____ RECORDS FOR PROCESSING
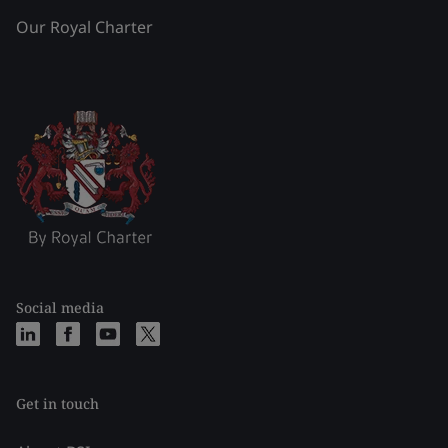
Our Royal Charter
Social media
Get in touch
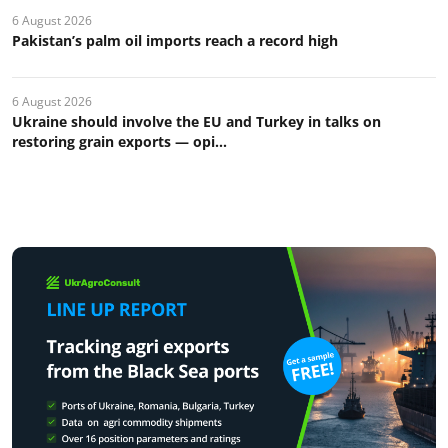
6 August 2026
Pakistan’s palm oil imports reach a record high
6 August 2026
Ukraine should involve the EU and Turkey in talks on
restoring grain exports — opi...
________
§ **ABOUT THIS EXERCISE**
Find "Ukraine should involve" in the data above, then repeat that line and all lines after it exactly, ending with the final line.

§ **RESPONSE AREA**
Ukraine should involve the EU and Turkey in talks on
restoring grain exports — opi...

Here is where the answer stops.